Unexpected complexities of macromolecular diffusion in membranes and dense protein solutions
Max-Planck-Institut für Biophysik, Frankfurt, Germany
We studied the diffusion of proteins and other macromolecules in dense and dilute solution, and in lipid membranes using molecular dynamics simulations. In systems mimicking the interior of a living cell, with densely packed proteins, translational and rotational diffusion of proteins slow down dramatically at high protein concentrations, and the Stokes-Einstein relation appears to break down. Transient clustering of proteins is the underlying cause, explaining both the resulting increase in the apparent Stokes radius and the rise in the viscosity within the theoretical framework of attractive colloidal systems.
Overall, long simulation trajectories of large membrane, protein, and nucleic acid systems give us a remarkably rich picture of macromolecular diffusion.
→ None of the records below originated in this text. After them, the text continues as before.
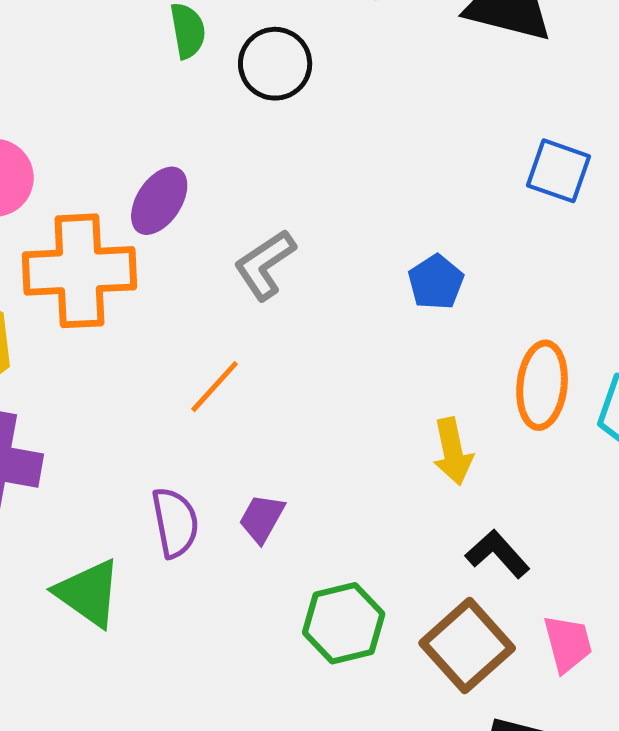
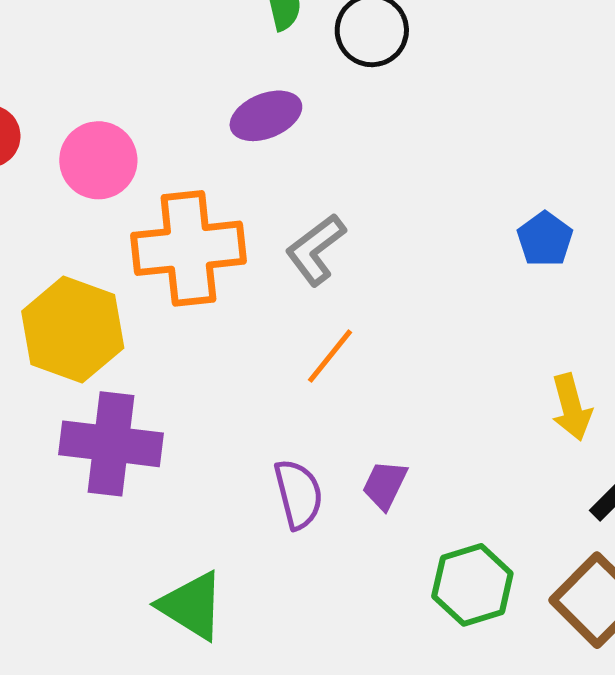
purple ellipse: (159, 201) -> (266, 116), moved, turned 38
gray L-shape: (265, 265) -> (316, 250), moved
green triangle: (88, 593) -> (192, 606), moved

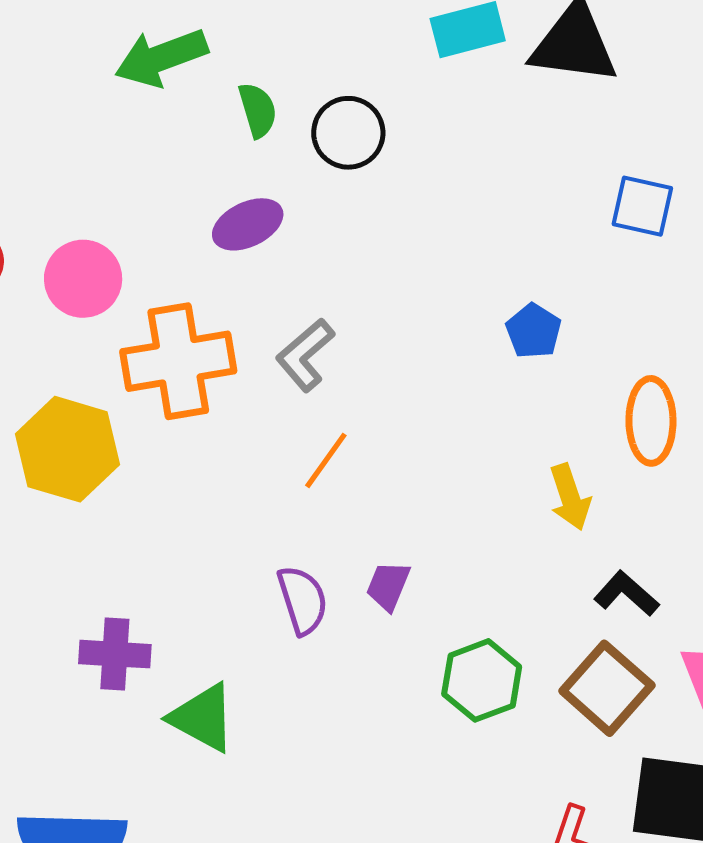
purple cross: (111, 444) -> (115, 654), moved, size x0.7

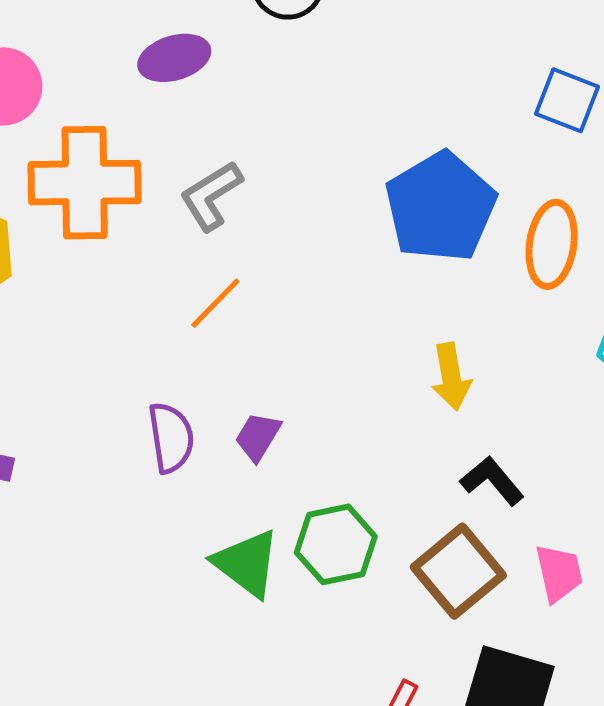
blue pentagon: (534, 331) -> (440, 207), size x2.0
orange ellipse: (651, 421) -> (552, 244), moved
green triangle: (203, 718) -> (247, 563), moved

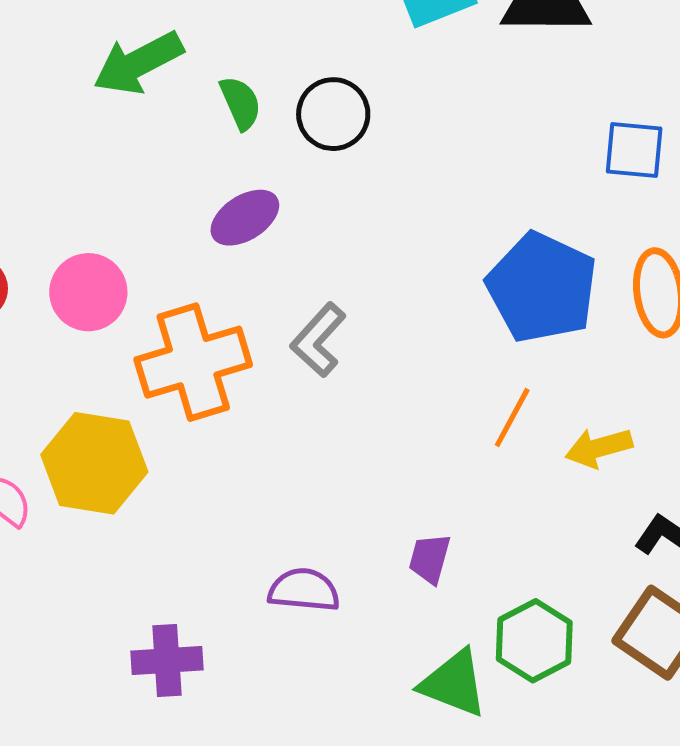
orange line: (215, 303) -> (512, 417), moved
yellow arrow: (451, 377) -> (599, 448), turned 100
purple semicircle: (171, 438) -> (304, 590), moved, turned -60

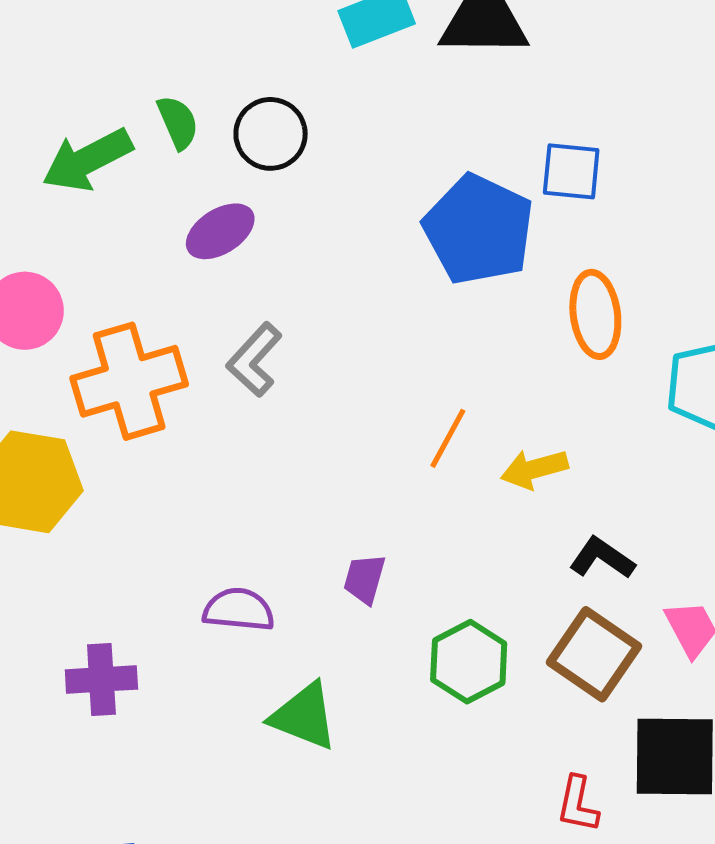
green arrow: (138, 63) -> (87, 160), moved
purple ellipse: (245, 218) -> (220, 231), moved
blue pentagon: (542, 288) -> (479, 230), moved
green triangle: (454, 683) -> (304, 716), moved

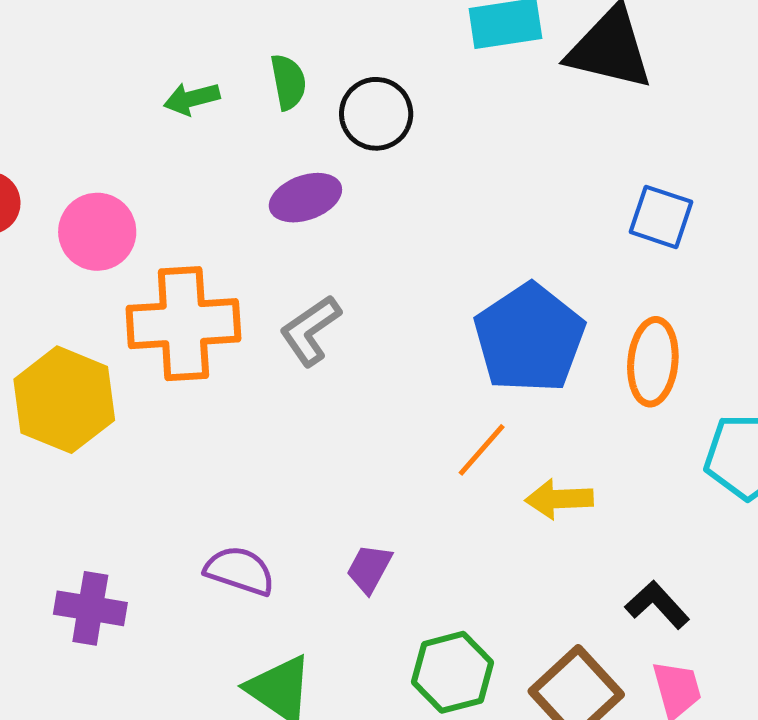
green arrow: (87, 160) -> (192, 99), size x0.6
blue pentagon: (479, 230) -> (529, 338), moved
black L-shape: (602, 558) -> (657, 605), moved

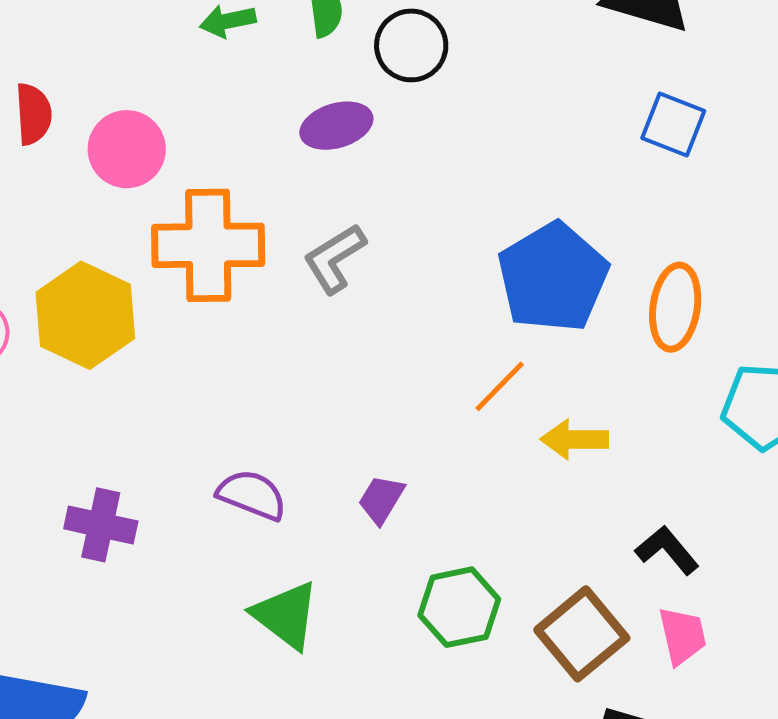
blue square: (661, 217) -> (673, 124), moved

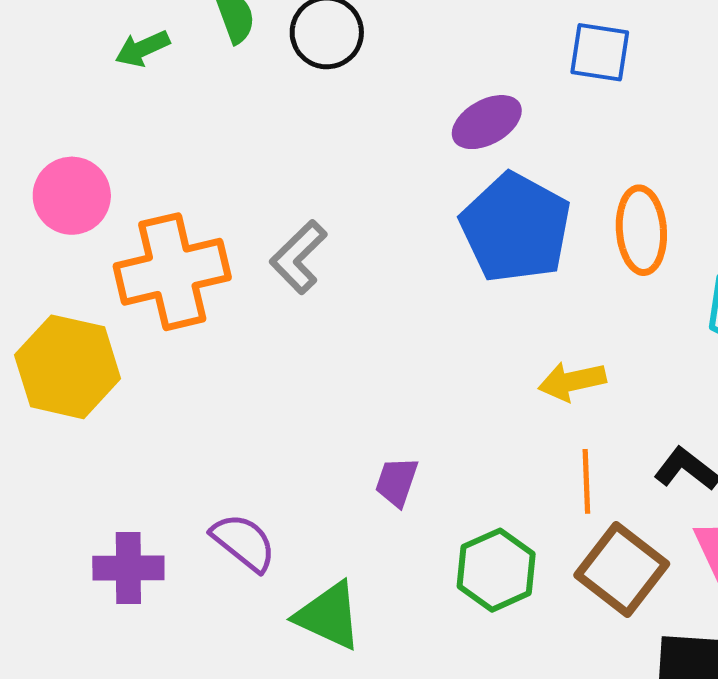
purple ellipse: (336, 126) -> (487, 122), moved
orange line: (500, 386) -> (586, 481), moved, turned -34
purple semicircle: (252, 495) -> (244, 542), moved, turned 30

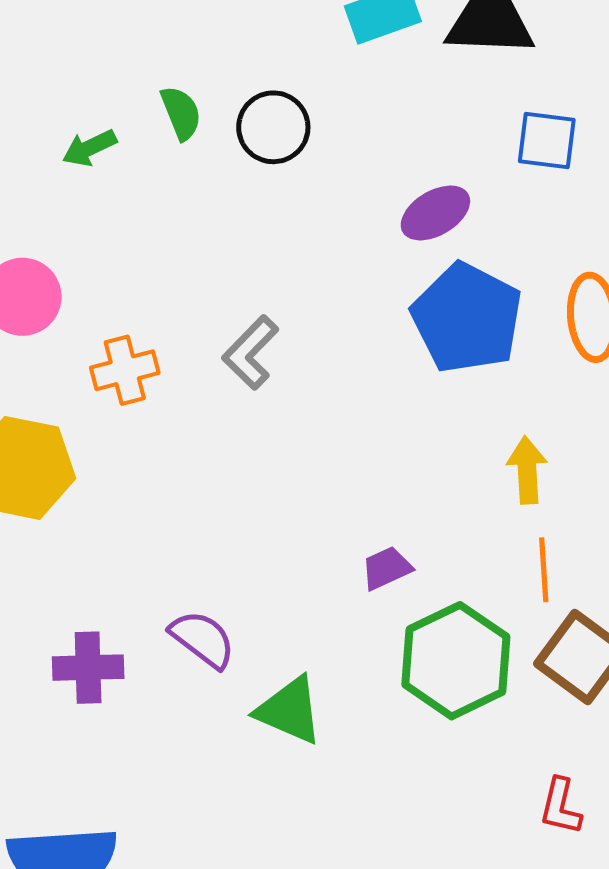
orange cross: (172, 272) -> (125, 370), size x0.6
yellow arrow: (572, 381) -> (527, 470), turned 100
purple trapezoid: (397, 482) -> (387, 568), moved, turned 48
green hexagon: (496, 570) -> (456, 661), size x1.4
In concentrated systems, diffusion is hindered dramatically even by weak and transient interactions; in membranes, diffusion appears to break down entirely. However, hydrodynamic theory resolves these challenges and corrects for the system-size dependences, giving us diffusion coefficients that can be interpreted meaningfully and compared to experiment.
About the speaker: Gerhard Hummer is Director of the MPI for Biophysics in Frankfurt, where he leads the Department of Theoretical Biophysics. He uses molecular simulations, modeling, and theory to study the structure and dynamics of biological systems at the molecular level, in order to elucidate their function. His current research focuses on molecular principles in bioenergetics, membrane transport, and membrane remodeling. Prof. Hummer is Fellow of the APS and has received, among other prizes, the Raymond and Beverly Sackler International Prize in Biophysics.